Are you Dying to Upload Your Brain?

Cryonics — freezing humans for later revival — has been a staple of science fiction for ages. Maybe you want to be cured of something presently incurable or you just want to see the future. Of course, ignoring the problem of why anyone wants to thaw out a 500-year-old person, no one has a proven technology for thawing out one of these corpsicles. You are essentially betting that science will figure that out sometime before your freezer breaks down. A new startup called Nectome funded by Y Combinator wants to change your thinking about preservation. Instead of freezing they will pump you full of preservatives that preserve your brain including fine structures that scientists currently believe contain your memories.

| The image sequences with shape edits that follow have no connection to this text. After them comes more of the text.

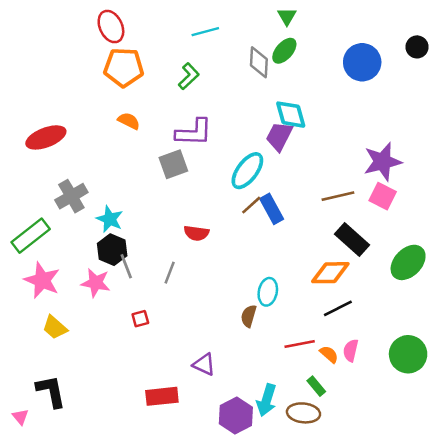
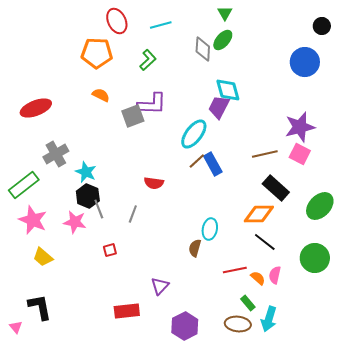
red ellipse: (111, 27) -> (117, 21), moved
black circle: (417, 47) -> (322, 26), moved
blue circle: (362, 62) -> (305, 62), moved
gray square: (173, 164) -> (133, 116), moved
black line: (338, 308) -> (265, 242), turned 65
green circle: (408, 354) -> (315, 258), moved
purple triangle: (204, 364) -> (160, 286), turned 48
cyan arrow: (267, 400) -> (269, 319), moved

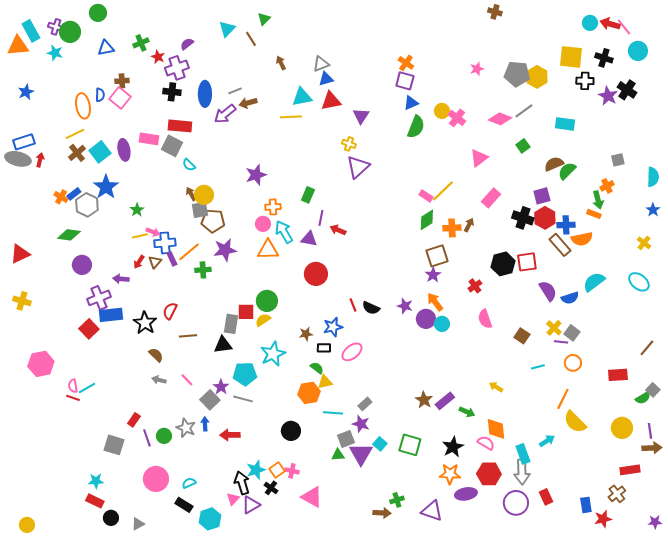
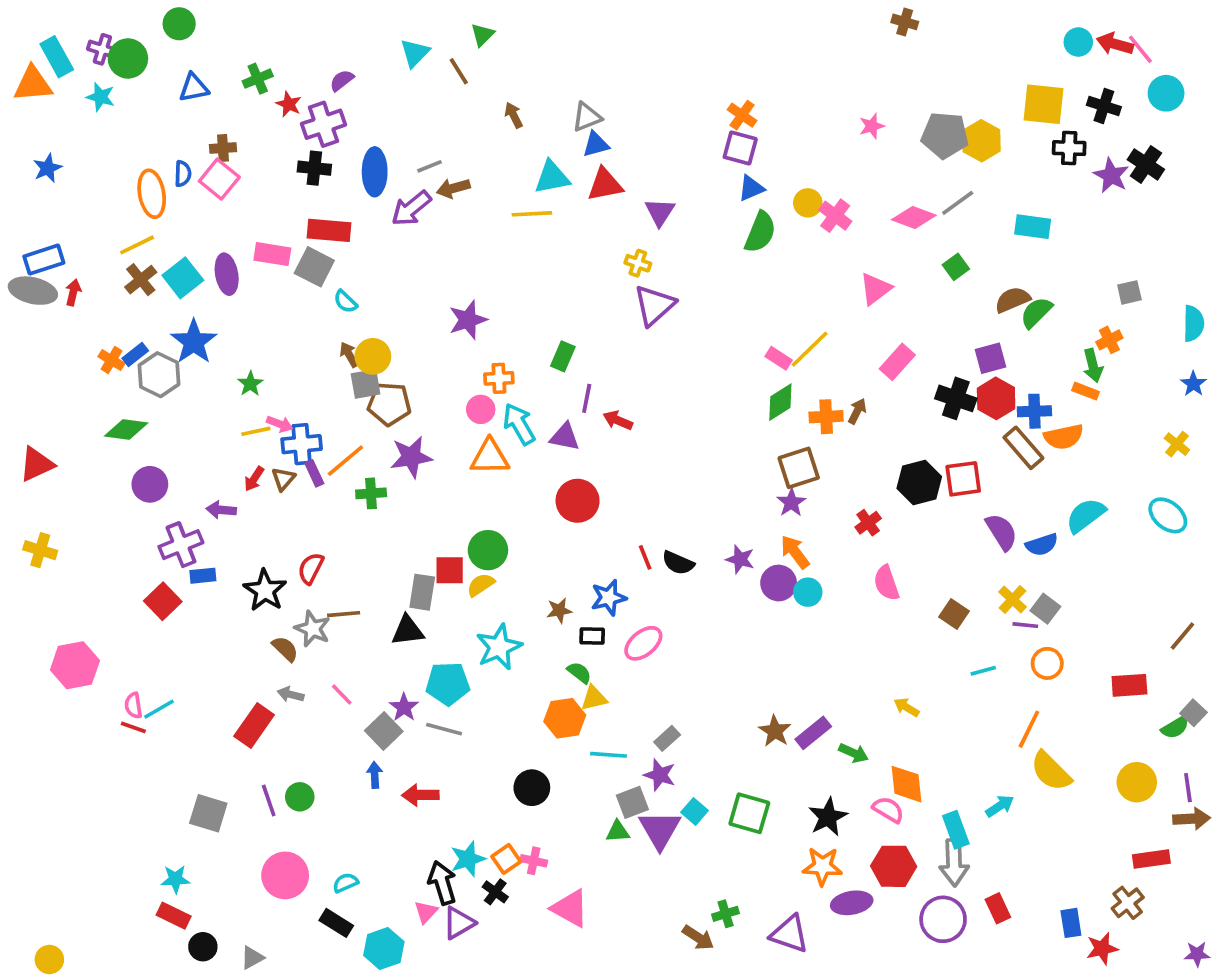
blue rectangle: (111, 315) -> (203, 576), size x0.6
red rectangle: (134, 420) -> (254, 726), moved, size x1.6
gray star: (186, 428) -> (313, 629), moved
brown arrow: (382, 513) -> (698, 938), turned 30

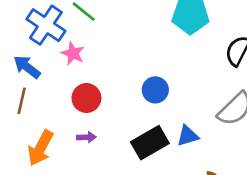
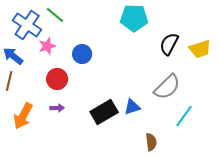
pink star: (73, 53) -> (47, 46), turned 30
blue circle: (155, 90) -> (82, 54), moved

Nectome’s strategy isn’t to have you revived like in conventional cryonics. They think the technology to do high definition scans of your preserved brain will exist soon. Those scans might allow future scientists to recreate your brain in a simulation. That isn’t really the same as coming back to life, though. At least we don’t imagine it is.

The company bills their process as archiving your brain, although since the process kills you, you are going to need to be legally eligible for euthanasia to take advantage of the process. There is a belief that structures known as connectomes hold your memories and these are preserved using this process. You can watch a TED talk about that subject, below.

Like all of these preservation strategies, there are a lot of unknowns. We aren’t sure that everything necessary persists because we don’t totally understand how the brain works. We also don’t know if anyone will ever figure out how to use these brains to simulate you back into existence. Then there’s the perennial problem of waking up to find yourself enslaved by an evil overlord or that your body is a warship in the service of a totalitarian regime.

For example, there is mounting evidence that your brain could really be a quantum computer. That would explain a lot, but even if it is wrong, there’s no way to know there isn’t something else totally not understood going on in there.

So how about it? Would you let them kill you to preserve your brain? Will anyone bother to boot up a copy of you in the future? If so, why? After all, according to all the smart people, you’ll just wake up to serve our robot overlords. If you just want to stimulate your brain, try DARPA.